Der Name war bald gefunden; man einigte sich auf Vorschlag von Gitarrist Klages auf "RAMSES II".
Bereits 1973 tourte die Gruppe recht erfolgreich mit eigenen und gecoverten Stücken durch Norddeutschland.
Bei einem Bandwettbewerb von "Riebes Fachblatt" in der Hamburger Fabrik belegte die Gruppe einen beachtenswerten sechsten Platz von immerhin 62 Gruppen.
Ende 1973 verließen Bernd Probst und Hans-Jürgen Lammers die Gruppe. Nach kurzer Suche holte man Dete Kuhlmann (drums), Winfried Langhorst (keyboards) und seinen Bruder Norbert (gitarre) in die Gruppe, die damit vorübergehend sechs Musiker hatte. In dieser Formation wurden einige Gigs gespielt.
Doch die optimale Gruppe hatte sich noch immer nicht gefunden. Dete Kuhlmann, der heute übrigens zu den Urgesteinen der Hannoverschen Musikscene gehört, verließ RAMSES II wieder. Für ihn folgte für etwa zwei Monate der Drummer Claus Arve, der schon in verschiedenen hannoverschen Formationen tätig war. Zusammen mit dem Gründungsmitglied Peter Klages stieg Arve im Sommer 1974 aus der Gruppe aus.

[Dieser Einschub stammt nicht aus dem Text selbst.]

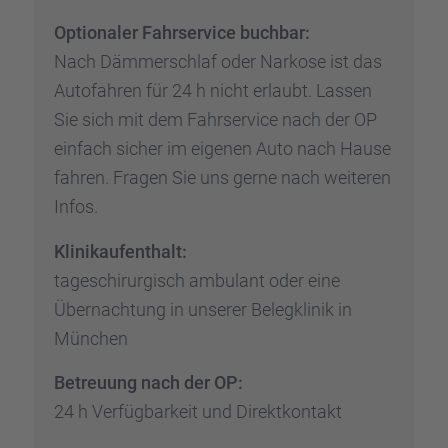
Optio­na­ler Fahrser­vice buchbar:
Nach Dämmer­schlaf oder Narkose ist das
Autofah­ren für 24 h nicht erlaubt. Lassen
Sie sich mit dem Fahrser­vice nach der OP
einfach sicher im eigenen Auto nach Hause
fahren. Fragen Sie uns gerne nach weite­ren
Infos.
Klinik­auf­ent­halt:
tages­chir­ur­gisch ambulant oder eine
Übernach­tung in unserer Beleg­kli­nik in
München
Betreu­ung nach der OP:
24 h Verfüg­bar­keit und Direkt­kon­takt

Damit war das alte Drummer-Problem wieder da.
Man schaute sich auf der Hannover-Scene um, und wurde fündig mit dem Ex TALE Drummer Reinhard Schröter.
Damit war endlich die Formation gefunden, die für die nächsten fünf Jahre auf Erfolgskurs ging.
Bereits im August 1975 wurde ein Plattenvertrag mit dem neuen Rock-Label Sky Records des Ex Brain/Metronome Labelmanagers Günter Körber abgeschlossen. Bei dieser Gelegenheit wurde der Bandname in RAMSES geändert.
Die Aufnahmen zum ersten Album "La Leyla" wurden in Conny Planks Studio in nur acht Tagen durchgezogen. Als Produzent fungierte auf Wunsch von Günter Körber der Jane-Gitarrist Klaus Hess sowie Conny Plank, der ja schon mit Kraftwerk, Jane und diversen anderen internationalen Gruppen über reichlich Erfahrung verfügte.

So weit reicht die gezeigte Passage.